[Recorded data]
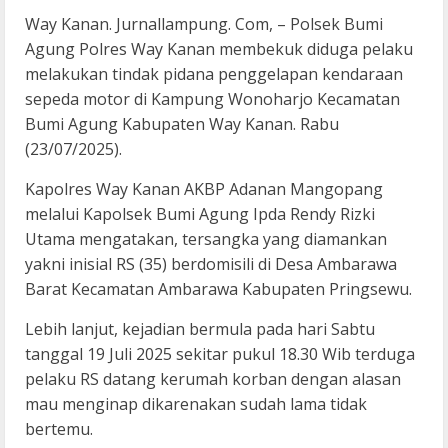
Way Kanan. Jurnallampung. Com, – Polsek Bumi
Agung Polres Way Kanan membekuk diduga pelaku
melakukan tindak pidana penggelapan kendaraan
sepeda motor di Kampung Wonoharjo Kecamatan
Bumi Agung Kabupaten Way Kanan. Rabu
(23/07/2025).
Kapolres Way Kanan AKBP Adanan Mangopang
melalui Kapolsek Bumi Agung Ipda Rendy Rizki
Utama mengatakan, tersangka yang diamankan
yakni inisial RS (35) berdomisili di Desa Ambarawa
Barat Kecamatan Ambarawa Kabupaten Pringsewu.
Lebih lanjut, kejadian bermula pada hari Sabtu
tanggal 19 Juli 2025 sekitar pukul 18.30 Wib terduga
pelaku RS datang kerumah korban dengan alasan
mau menginap dikarenakan sudah lama tidak
bertemu.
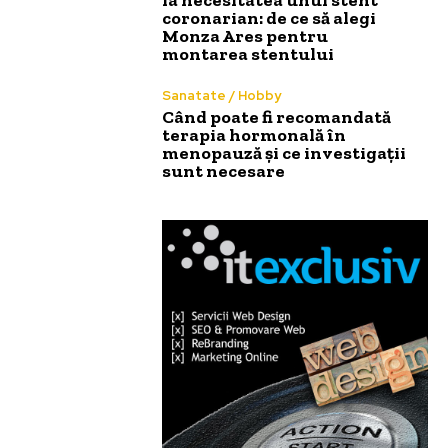
coronarian: de ce să alegi
Monza Ares pentru
montarea stentului
Sanatate / Hobby
Când poate fi recomandată
terapia hormonală în
menopauză și ce investigații
sunt necesare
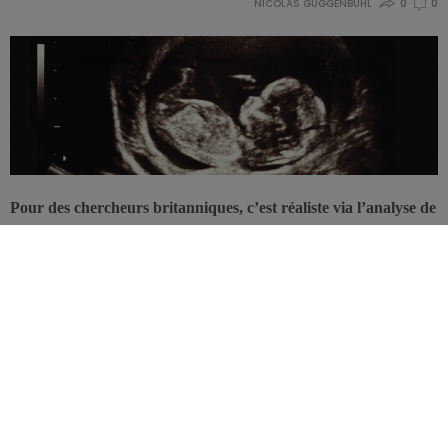
NICOLAS GUGGENBÜHL
0
0
Pour des chercheurs britanniques, c’est réaliste via l’analyse de
la taille des vaisseaux sanguins chez le nouveau-né, sur laquelle
l’alimentation joue indéniablement un rôle.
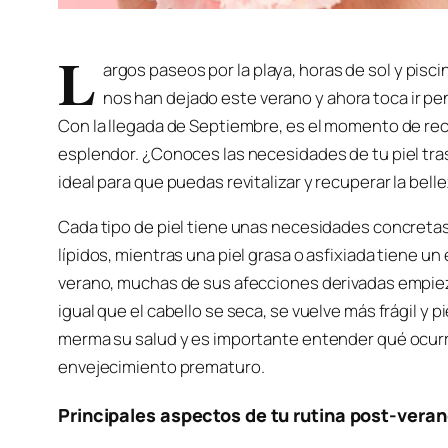
L
argos paseos por la playa, horas de sol y pisc
nos han dejado este verano y ahora toca ir pen
Con la llegada de Septiembre, es el momento de recu
esplendor. ¿Conoces las necesidades de tu piel tra
ideal para que puedas revitalizar y recuperar la belle
Cada tipo de piel tiene unas necesidades concretas d
lípidos, mientras una piel grasa o asfixiada tiene un
verano, muchas de sus afecciones derivadas empiez
igual que el cabello se seca, se vuelve más frágil y pi
merma su salud y es importante entender qué ocurre 
envejecimiento prematuro.
Principales aspectos de tu rutina post-vera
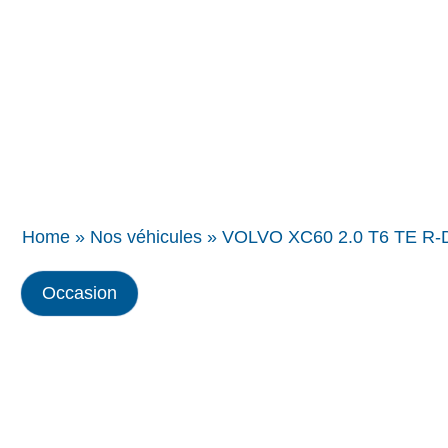
Concessions
BMW
Home
»
Nos véhicules
»
VOLVO XC60 2.0 T6 TE R-
Occasion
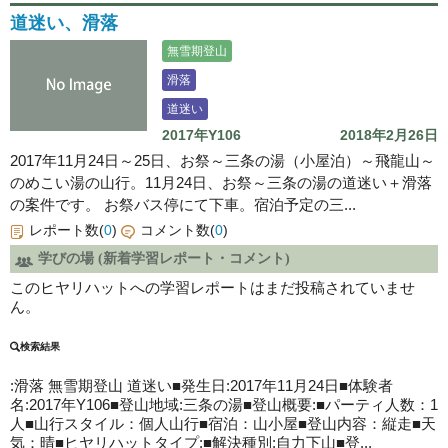
道迷い、滑落
無雪期登山
滑落
道迷い
2017年Y106
2018年2月26日
2017年11月24日～25日、お祭～三条の湯（小屋泊）～飛龍山～
のめこい湯の山行。11月24日、お祭～三条の湯の道迷い＋滑落
の案件です。 お祭バス停にて下車。宿泊予定の三...
レポート数(
0
)
コメント数(
0
)
学びの場 (新着学習レポート・コメント)
このヒヤリハットへの学習レポートはまだ投稿されていませ
ん。
検索結果
:滑落 無雪期登山
道迷い
■発生日:2017年11月24日■体験者
名:2017年Y106■登山地域:三条の湯■登山概要:■パーティ人数：1
人■山行スタイル：個人山行■宿泊：山小屋■登山内容：縦走■天
気：晴■ヒヤリハットタイプ:■解決種別:自力下山■登...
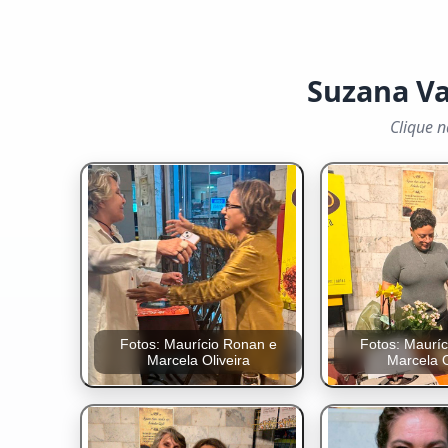
Suzana Va
Clique n
Fotos: Maurício Ronan e
Fotos: Maurí
Marcela Oliveira
Marcela O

What you should do:
Find the number of lines in the records that include the word "necesidades". Write only that number.

Your solution:
2